MOAIS is a tool designed to detect the similarity between automated code snippets and human-written code. This project is inspired by Stanford's Measure of Software Similarity (MOSS), which aims to automatically detect software plagiarism.
See the original MOSS paper for more details:
(https://theory.stanford.edu/~aiken/moss/) (https://theory.stanford.edu/~aiken/publications/papers/sigmod03.pdf)
In short...
- MOAIS takes a programming assignment and rubric as input.
- It uses AI to generate hundreds of variations of solutions to the problem.

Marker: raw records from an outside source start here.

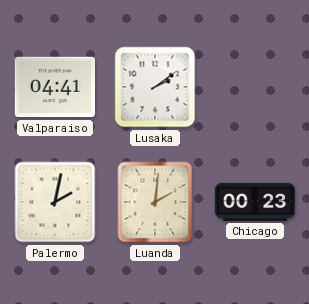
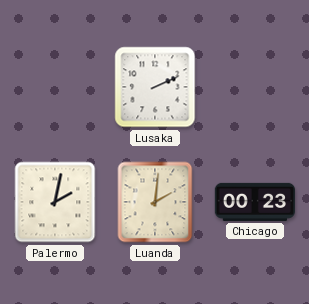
Valparaiso: 04:41 -> none
Lusaka: 2:09 -> 2:11
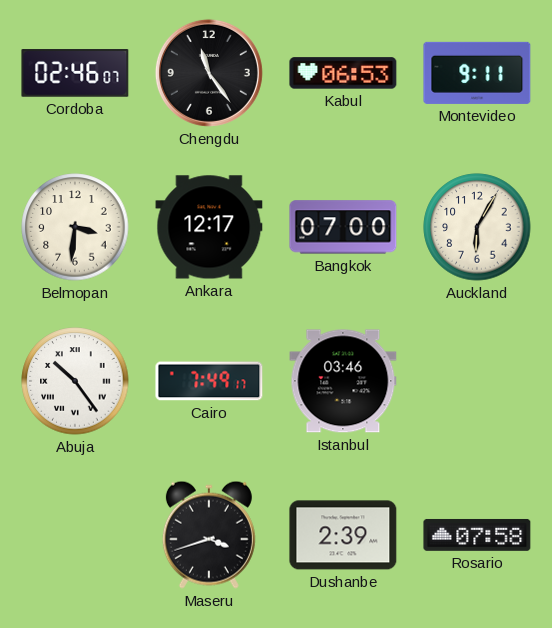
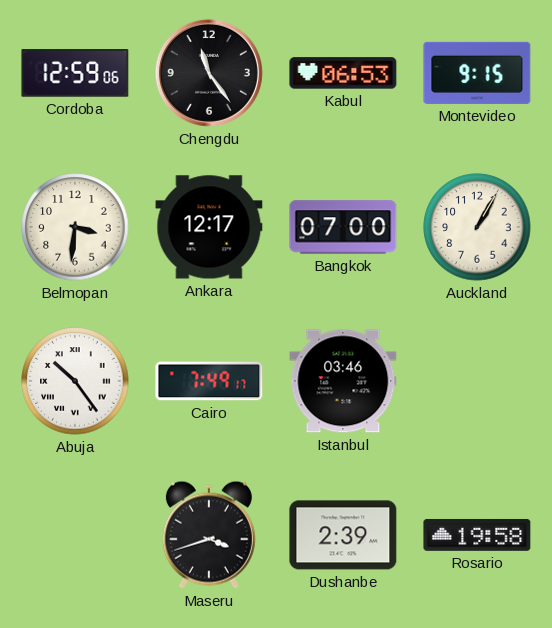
Cordoba: 02:46 -> 12:59
Montevideo: 9:11 -> 9:15
Auckland: 6:05 -> 1:05
Rosario: 07:58 -> 19:58
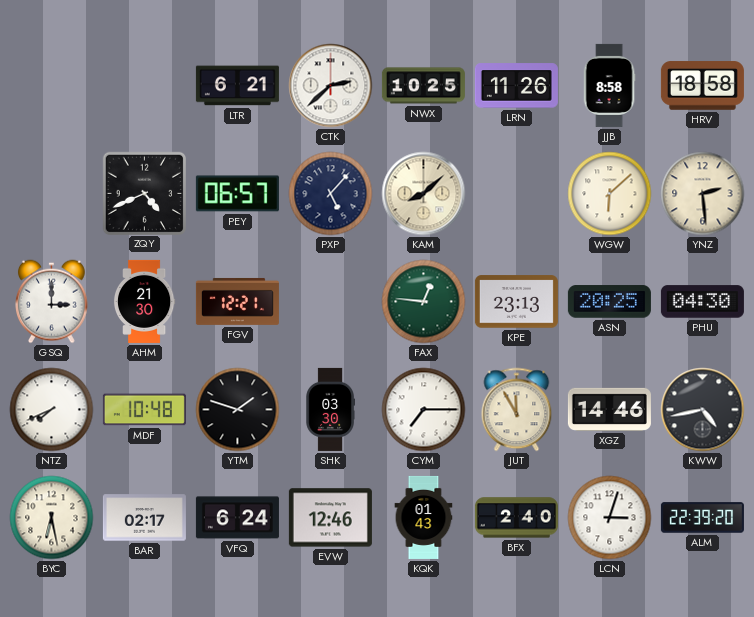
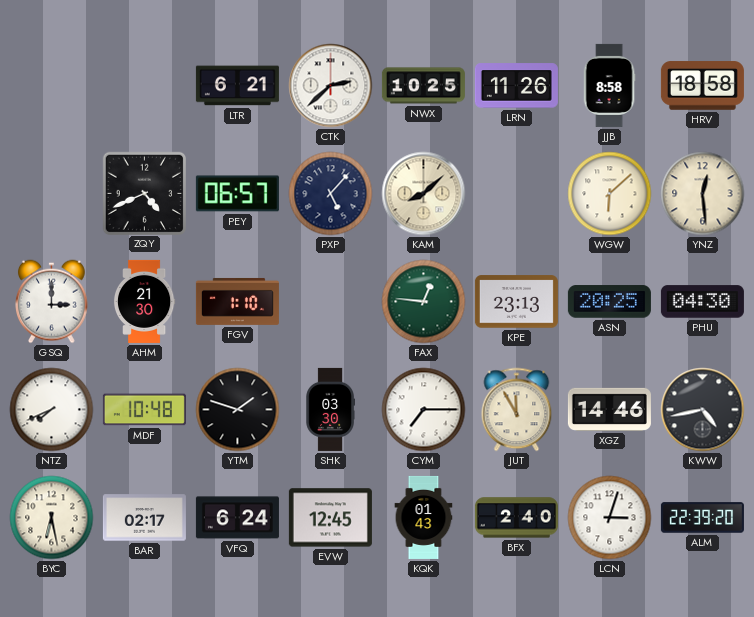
YNZ: 2:29 -> 12:29
FGV: 12:21 -> 1:10
EVW: 12:46 -> 12:45
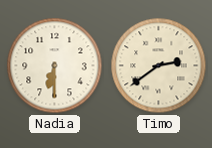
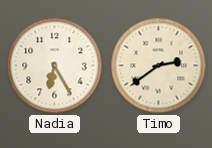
Nadia: 6:30 -> 6:25
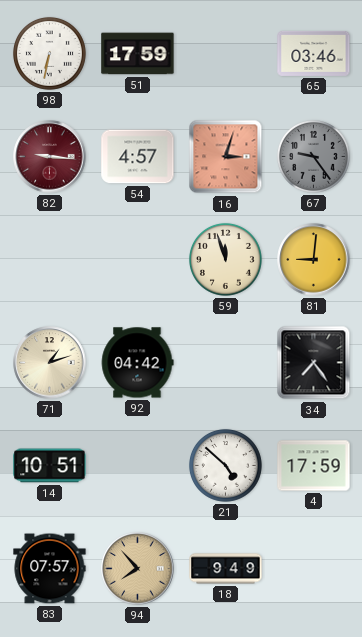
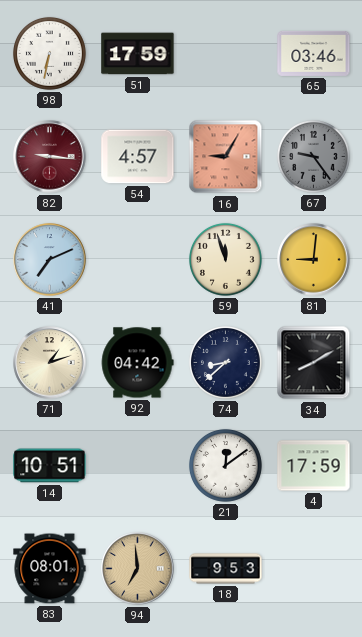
16: 3:03 -> 9:05
41: none -> 7:11
74: none -> 8:38
34: 7:24 -> 8:10
21: 4:52 -> 12:09
83: 07:57 -> 08:01
94: 7:53 -> 6:59
18: 9:49 -> 9:53
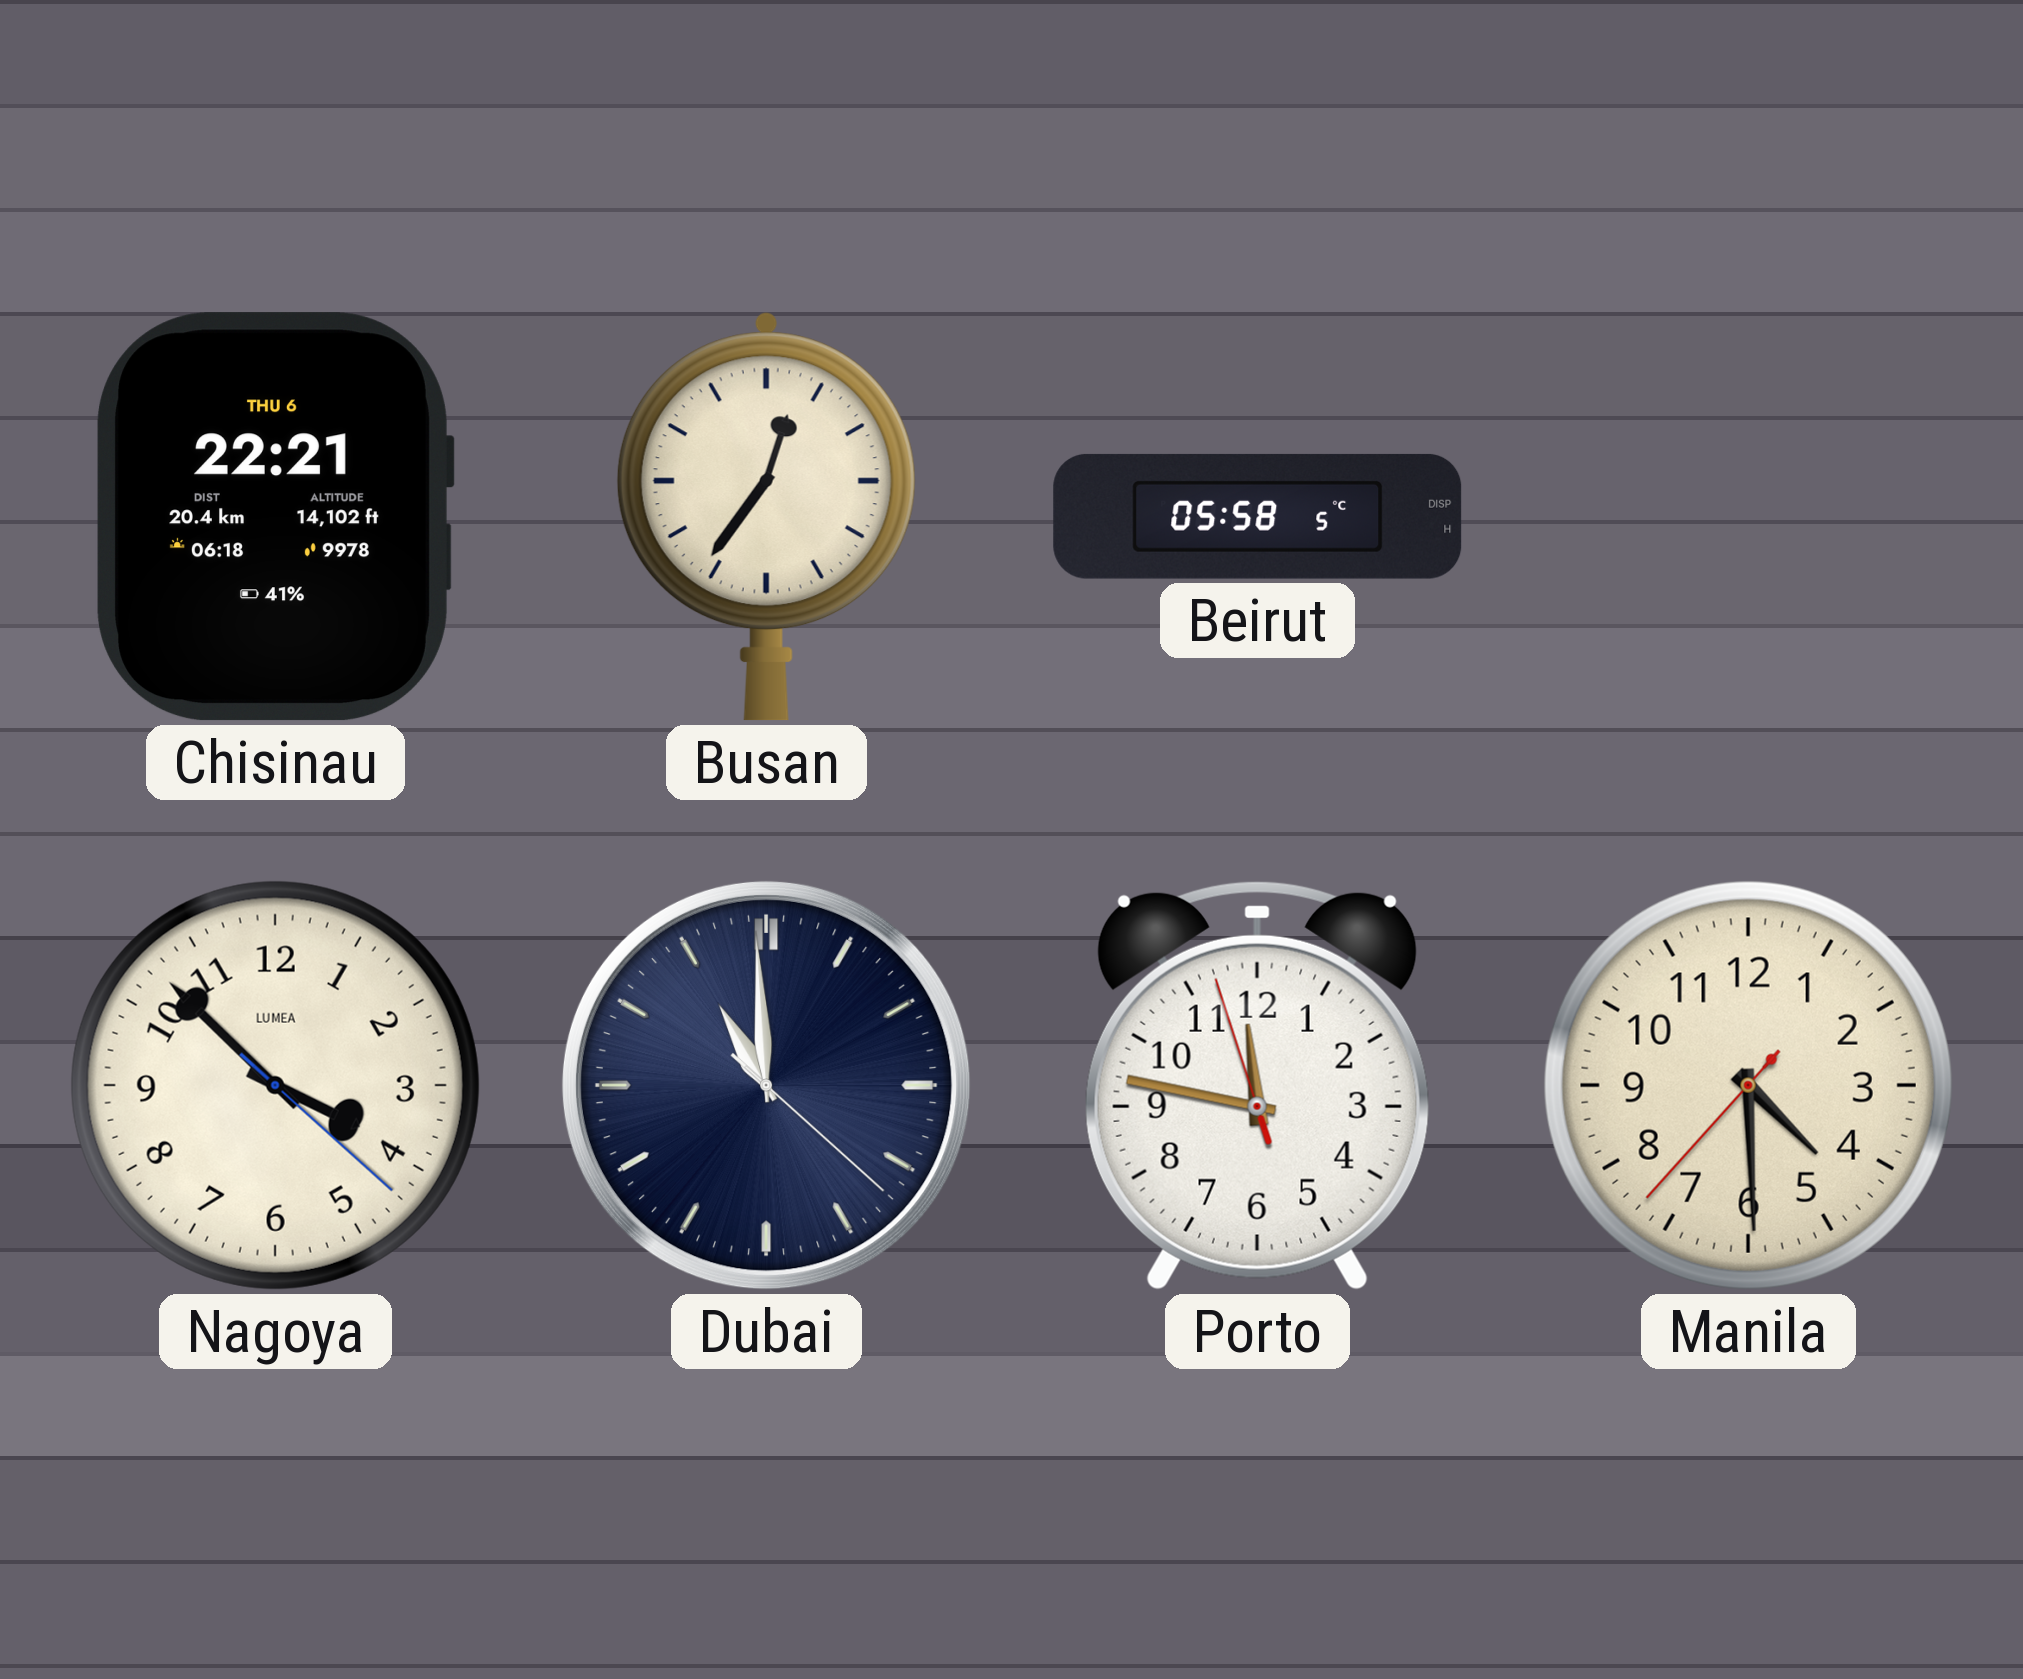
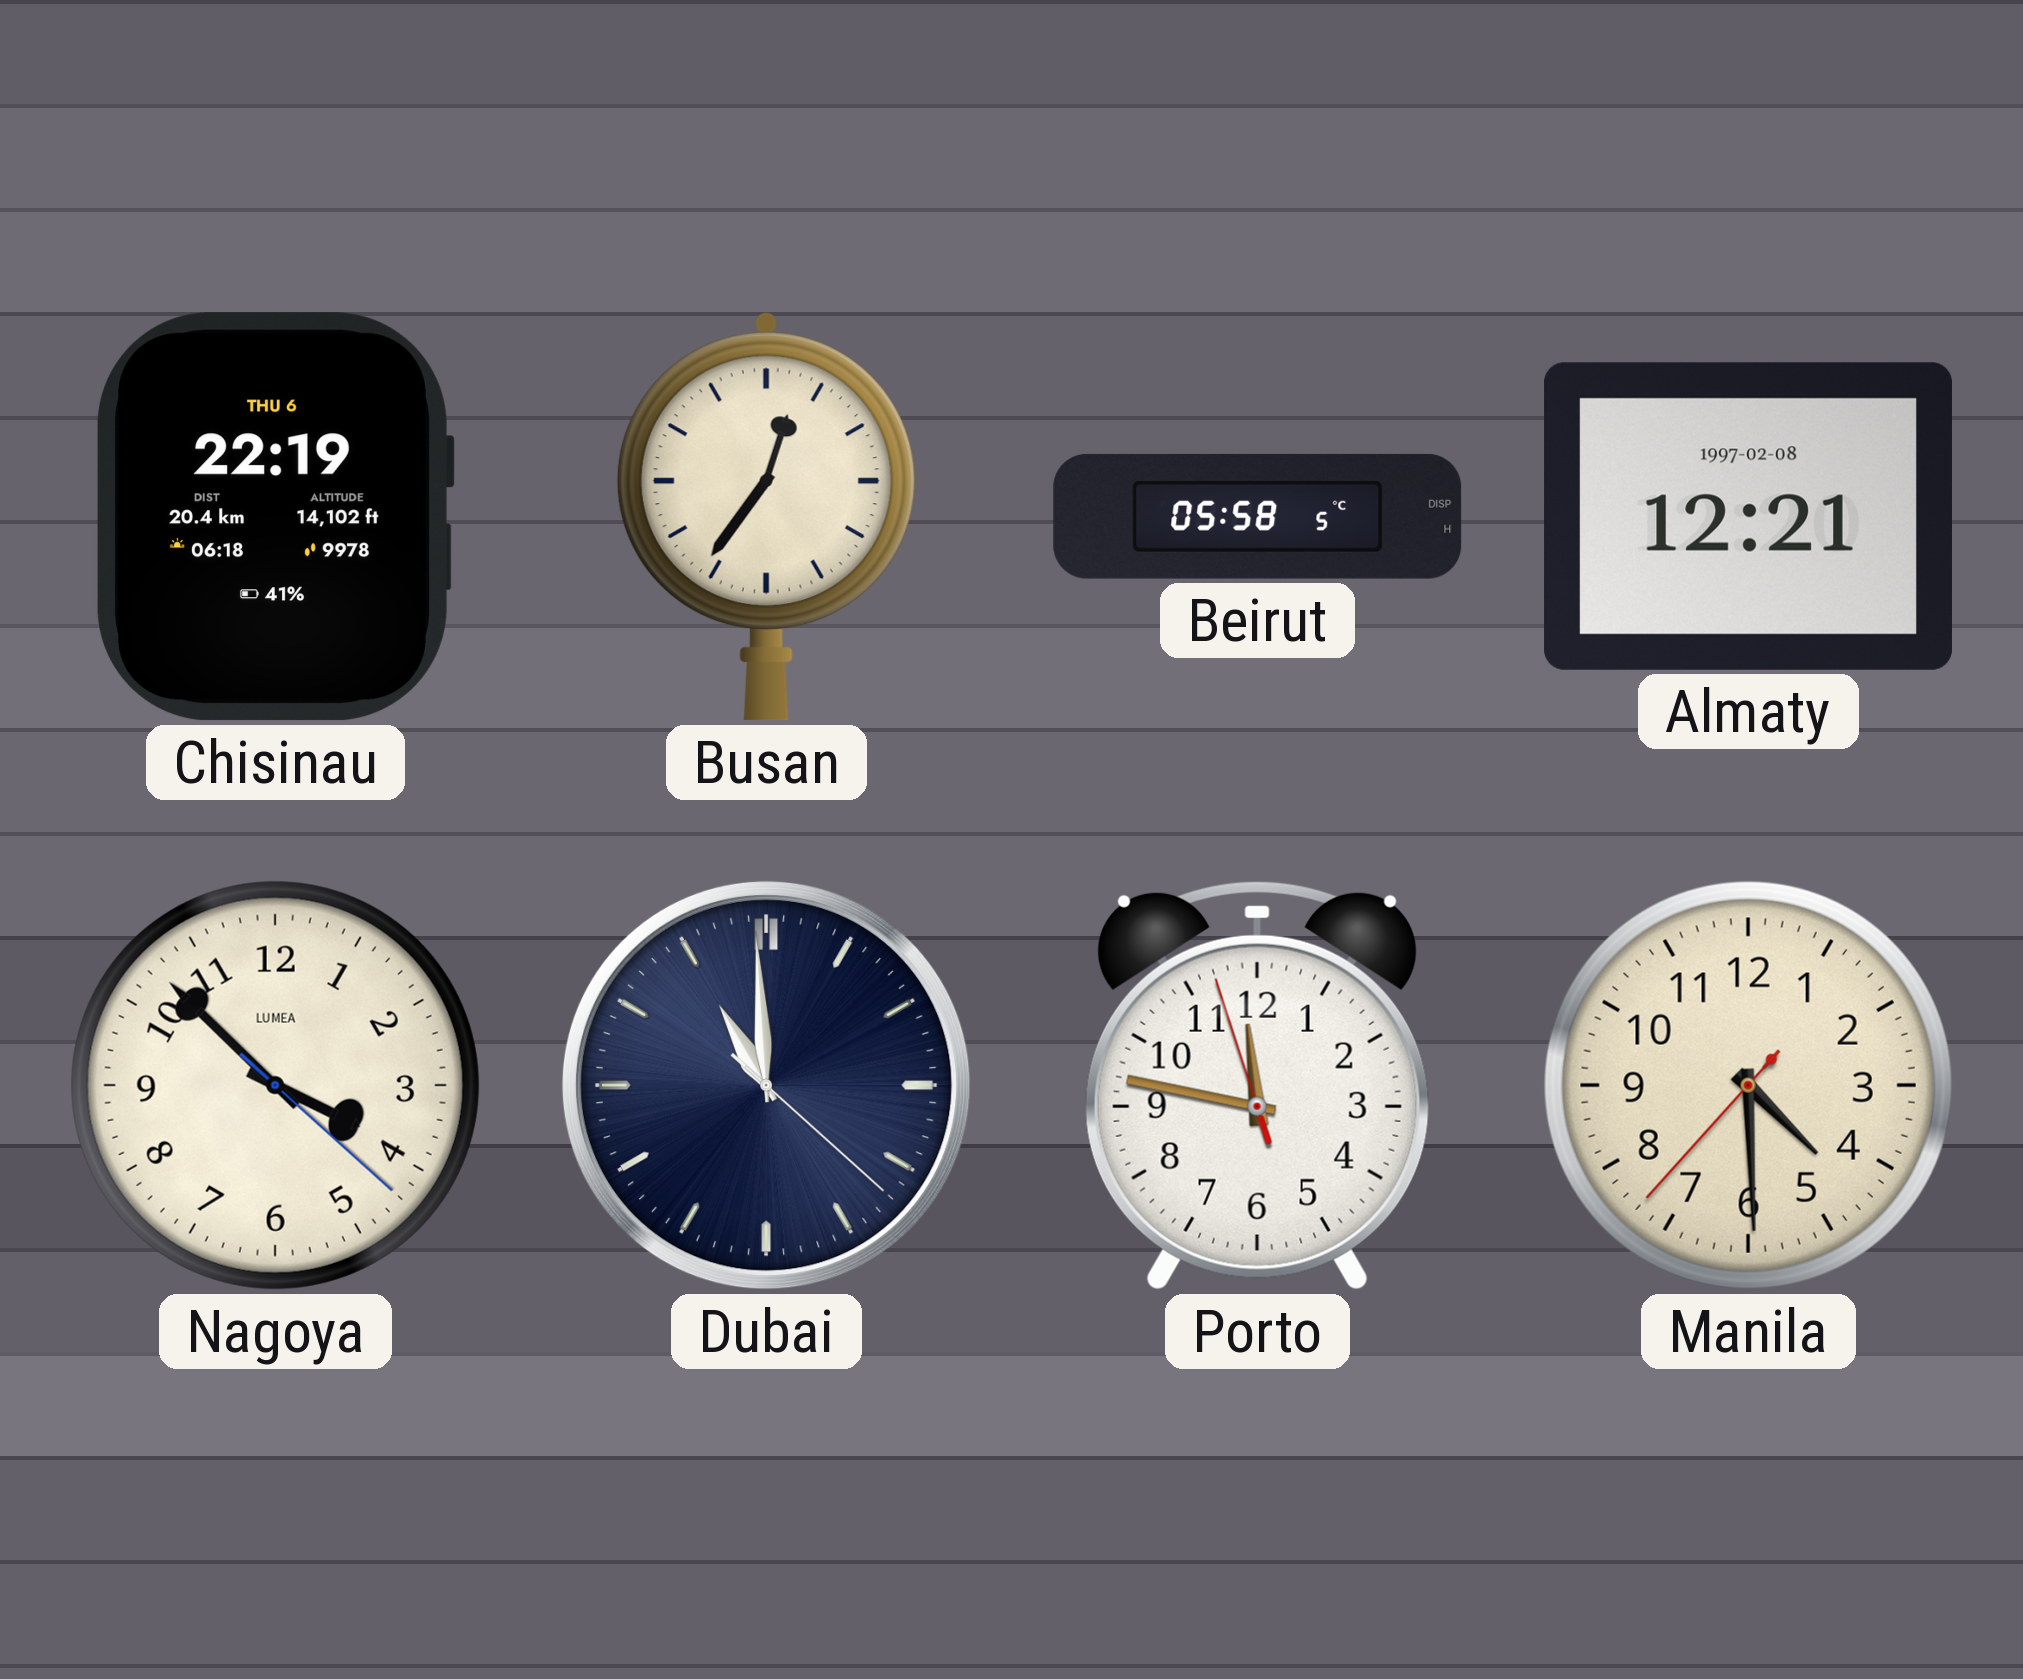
Chisinau: 22:21 -> 22:19
Almaty: none -> 12:21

- These generated solutions are then compared against the student-written code to assess similarity.
In detail...
- MOAIS leverages the GitHub Copilot CLI's wide-range of agents to generate code snippets based on the rubric.
- Additionally, prompts are also designed to push for more unique responses.
- Using these generated snippets, MOAIS creates a comprehensive dataset of potential solutions.
- Using the Winnowing algorithm, it breaks code snippets into small hashes.
- These hashes are then compared using Jaccard Similarity Index to identify similarities and potential plagiarism through similarities in code structure and logic.
- AI-generated code can be used as a benchmark to evaluate the originality of student submissions as they follow similar patterns and structures.
- Monte Carlo methods can be employed to estimate the distribution of similarities between code snippets.
- Python 3.8 or higher (and packages listed in requirements.txt)
- Copilot CLI
- GitHub CLI
- Create a more robust prompt engineering strategy to generate diverse code snippets.
- Create a better winnowing algorithm to improve code similarity detection.
- The downside of the current is that variable names and other syntactic elements can significantly affect the similarity score, even if the underlying logic is the same.